→ **EXERCISE INSTRUCTIONS**
Go through the entries and copy every line that has the string "Military" in it.

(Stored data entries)
- - -
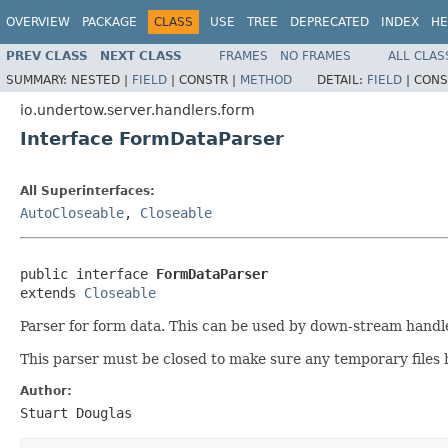
OVERVIEW
PACKAGE
CLASS
USE
TREE
DEPRECATED
INDEX
HE
PREV CLASS
NEXT CLASS
FRAMES
NO FRAMES
ALL CLAS
SUMMARY:
NESTED |
FIELD
|
CONSTR |
METHOD
DETAIL:
FIELD
|
CONS
io.undertow.server.handlers.form
Interface FormDataParser
All Superinterfaces:
AutoCloseable
,
Closeable
public interface 
FormDataParser
extends 
Closeable
Parser for form data. This can be used by down-stream handle
This parser must be closed to make sure any temporary files
Author:
Stuart Douglas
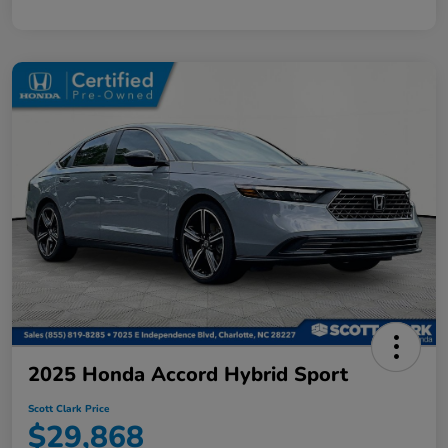
2025 Honda Accord Hybrid Sport
Scott Clark Price
$29,868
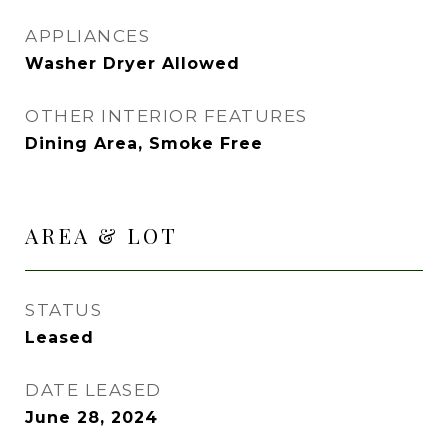
APPLIANCES
Washer Dryer Allowed
OTHER INTERIOR FEATURES
Dining Area, Smoke Free
AREA & LOT
STATUS
Leased
DATE LEASED
June 28, 2024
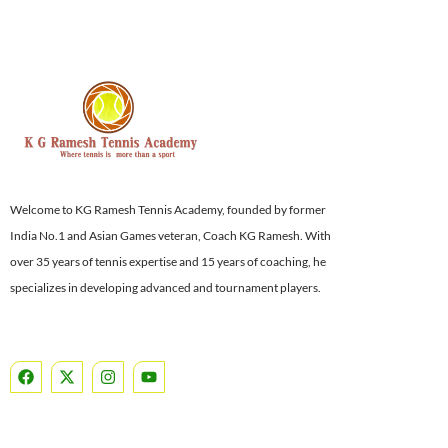
Welcome to KG Ramesh Tennis Academy, founded by former
India No.1 and Asian Games veteran, Coach KG Ramesh. With
over 35 years of tennis expertise and 15 years of coaching, he
specializes in developing advanced and tournament players.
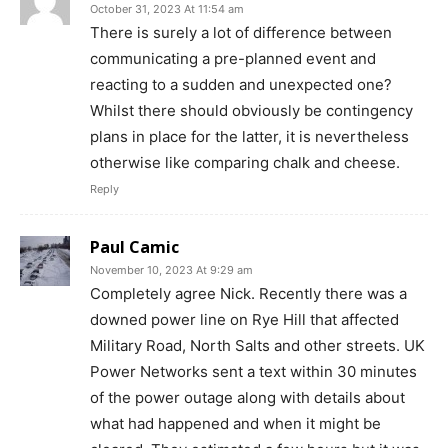
October 31, 2023 At 11:54 am
There is surely a lot of difference between
communicating a pre-planned event and
reacting to a sudden and unexpected one?
Whilst there should obviously be contingency
plans in place for the latter, it is nevertheless
otherwise like comparing chalk and cheese.
Reply
Paul Camic
November 10, 2023 At 9:29 am
Completely agree Nick. Recently there was a
downed power line on Rye Hill that affected
Military Road, North Salts and other streets. UK
Power Networks sent a text within 30 minutes
of the power outage along with details about
what had happened and when it might be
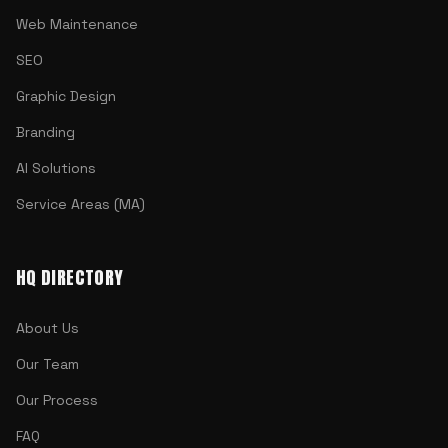
Web Maintenance
SEO
Graphic Design
Branding
AI Solutions
Service Areas (MA)
HQ DIRECTORY
About Us
Our Team
Our Process
FAQ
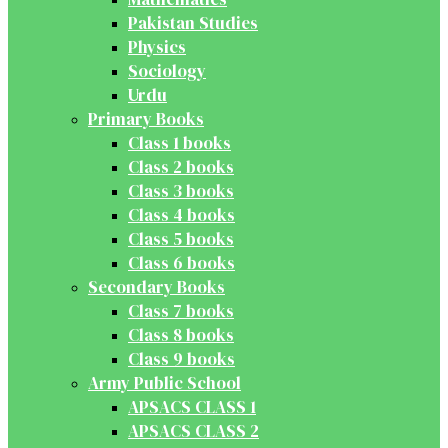
Pakistan Studies
Physics
Sociology
Urdu
Primary Books
Class 1 books
Class 2 books
Class 3 books
Class 4 books
Class 5 books
Class 6 books
Secondary Books
Class 7 books
Class 8 books
Class 9 books
Army Public School
APSACS CLASS 1
APSACS CLASS 2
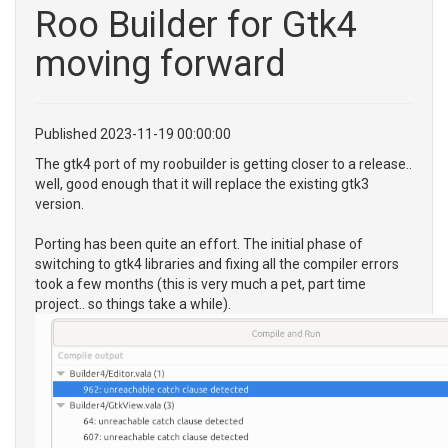
Roo Builder for Gtk4
moving forward
Published 2023-11-19 00:00:00
The gtk4 port of my roobuilder is getting closer to a release..
well, good enough that it will replace the existing gtk3
version.
Porting has been quite an effort. The initial phase of
switching to gtk4 libraries and fixing all the compiler errors
took a few months (this is very much a pet, part time
project.. so things take a while).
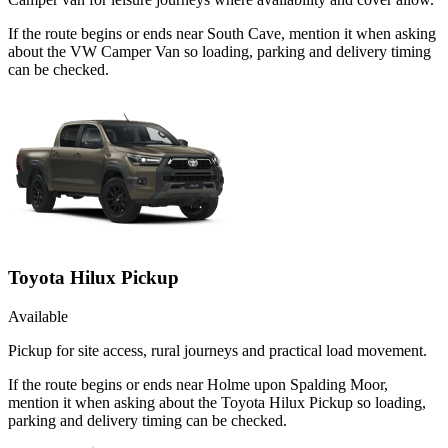
If the route begins or ends near South Cave, mention it when asking
about the VW Camper Van so loading, parking and delivery timing
can be checked.
Toyota Hilux Pickup
Available
Pickup for site access, rural journeys and practical load movement.
If the route begins or ends near Holme upon Spalding Moor,
mention it when asking about the Toyota Hilux Pickup so loading,
parking and delivery timing can be checked.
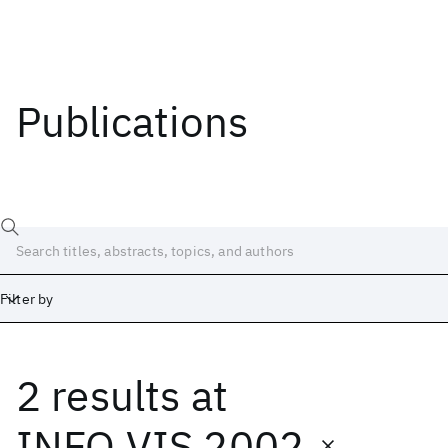
Publications
Filter by
2 results
at
Date
Start
End
INFO VIS 2002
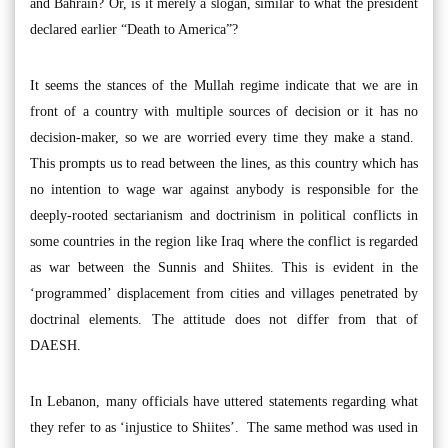
and Bahrain? Or, is it merely a slogan, similar to what the president
declared earlier “Death to America”?
It seems the stances of the Mullah regime indicate that we are in
front of a country with multiple sources of decision or it has no
decision-maker, so we are worried every time they make a stand.
This prompts us to read between the lines, as this country which has
no intention to wage war against anybody is responsible for the
deeply-rooted sectarianism and doctrinism in political conflicts in
some countries in the region like Iraq where the conflict is regarded
as war between the Sunnis and Shiites. This is evident in the
‘programmed’ displacement from cities and villages penetrated by
doctrinal elements. The attitude does not differ from that of
DAESH.
In Lebanon, many officials have uttered statements regarding what
they refer to as ‘injustice to Shiites’. The same method was used in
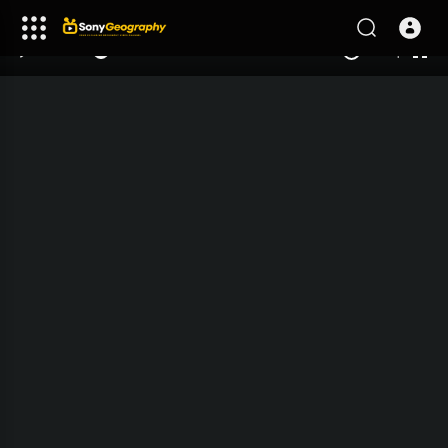
240p
auto
00:00
00:00
1.00x
1080p
10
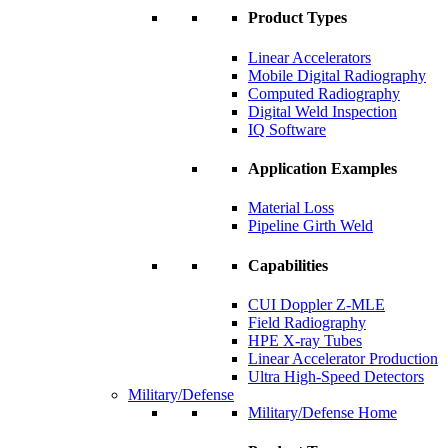
Product Types
Linear Accelerators
Mobile Digital Radiography
Computed Radiography
Digital Weld Inspection
IQ Software
Application Examples
Material Loss
Pipeline Girth Weld
Capabilities
CUI Doppler Z-MLE
Field Radiography
HPE X-ray Tubes
Linear Accelerator Production
Ultra High-Speed Detectors
Military/Defense
Military/Defense Home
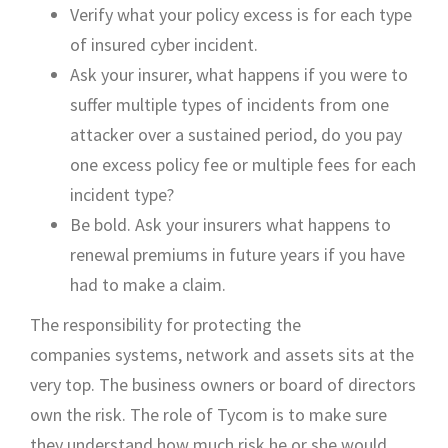
V
erify what your policy excess
is for each type
of
insured cyber
incident
.
Ask your insurer
,
what happens if you were to
suffer multiple types of incidents from one
attack
er
over a sustained period
,
do you pay
one excess
policy fee
or multiple fees
for each
incident
type?
Be bold. Ask your insurers what happens to
renewal premiums in future years if you have
had to make a claim.
The responsibility for
protecting the
companies
systems, network and assets
sits at the
very top. The business owners or
board of directors
own
the risk
.
The role
of Tycom is to make sure
they
understand how much risk he or she would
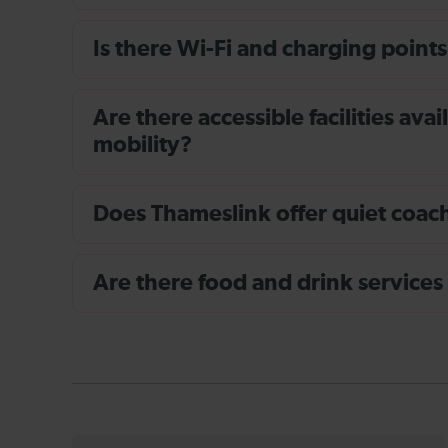
Is there Wi-Fi and charging points
Are there accessible facilities av
mobility?
Does Thameslink offer quiet coache
Are there food and drink services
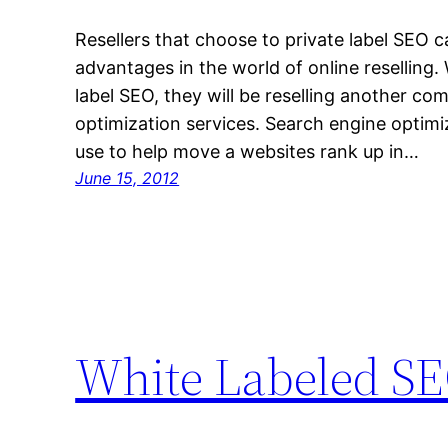
Resellers that choose to private label SEO 
advantages in the world of online reselling
label SEO, they will be reselling another c
optimization services. Search engine optimiz
use to help move a websites rank up in…
June 15, 2012
White Labeled SE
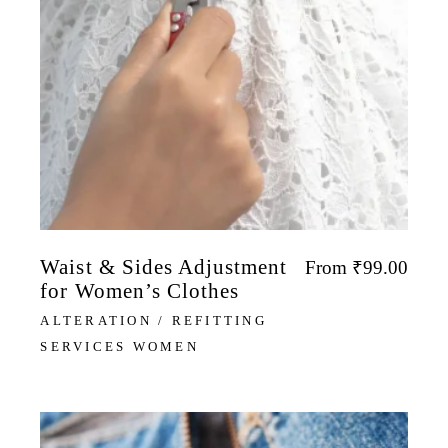
Waist & Sides Adjustment
From
₹
99.00
for Women’s Clothes
ALTERATION / REFITTING
SERVICES WOMEN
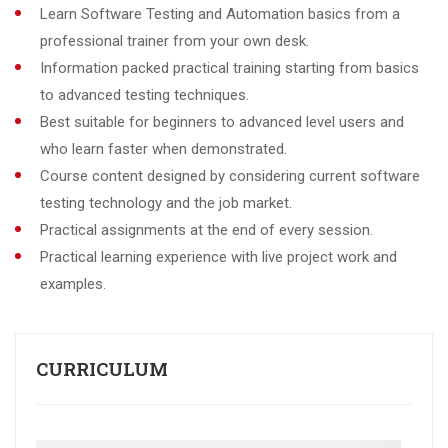
Learn Software Testing and Automation basics from a
professional trainer from your own desk.
Information packed practical training starting from basics
to advanced testing techniques.
Best suitable for beginners to advanced level users and
who learn faster when demonstrated.
Course content designed by considering current software
testing technology and the job market.
Practical assignments at the end of every session.
Practical learning experience with live project work and
examples.
CURRICULUM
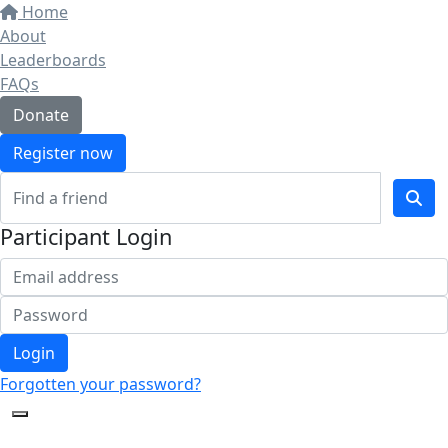
Home
About
Leaderboards
FAQs
Donate
Register now
Participant Login
Login
Forgotten your password?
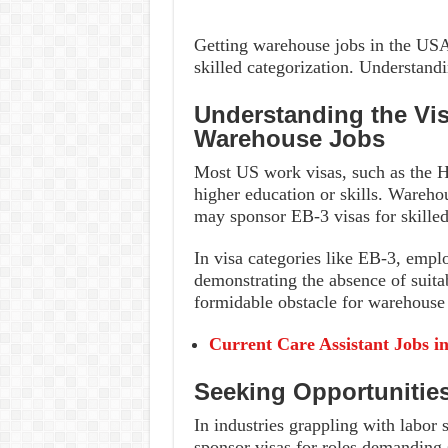
Getting warehouse jobs in the USA
skilled categorization. Understandi
Understanding the Vi
Warehouse Jobs
Most US work visas, such as the H
higher education or skills. Wareho
may sponsor EB-3 visas for skilled
In visa categories like EB-3, emplo
demonstrating the absence of suita
formidable obstacle for warehouse 
Current Care Assistant Jobs i
Seeking Opportunitie
In industries grappling with labor
sponsor visas for roles demanding s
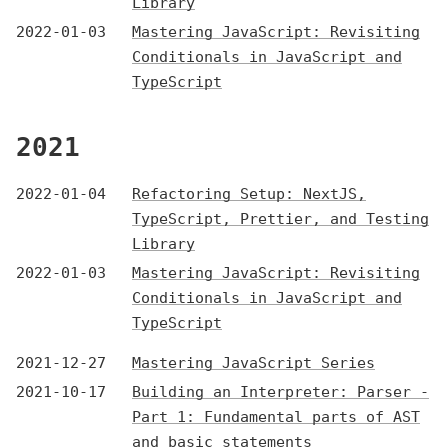
Library
2022-01-03
Mastering JavaScript: Revisiting
Conditionals in JavaScript and
TypeScript
2021
2022-01-04
Refactoring Setup: NextJS,
TypeScript, Prettier, and Testing
Library
2022-01-03
Mastering JavaScript: Revisiting
Conditionals in JavaScript and
TypeScript
2021-12-27
Mastering JavaScript Series
2021-10-17
Building an Interpreter: Parser -
Part 1: Fundamental parts of AST
and basic statements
- - -
→ **EXERCISE RESPONSE**
Military Road, North Salts and other streets. UK
Military/Defense
Military/Defense Home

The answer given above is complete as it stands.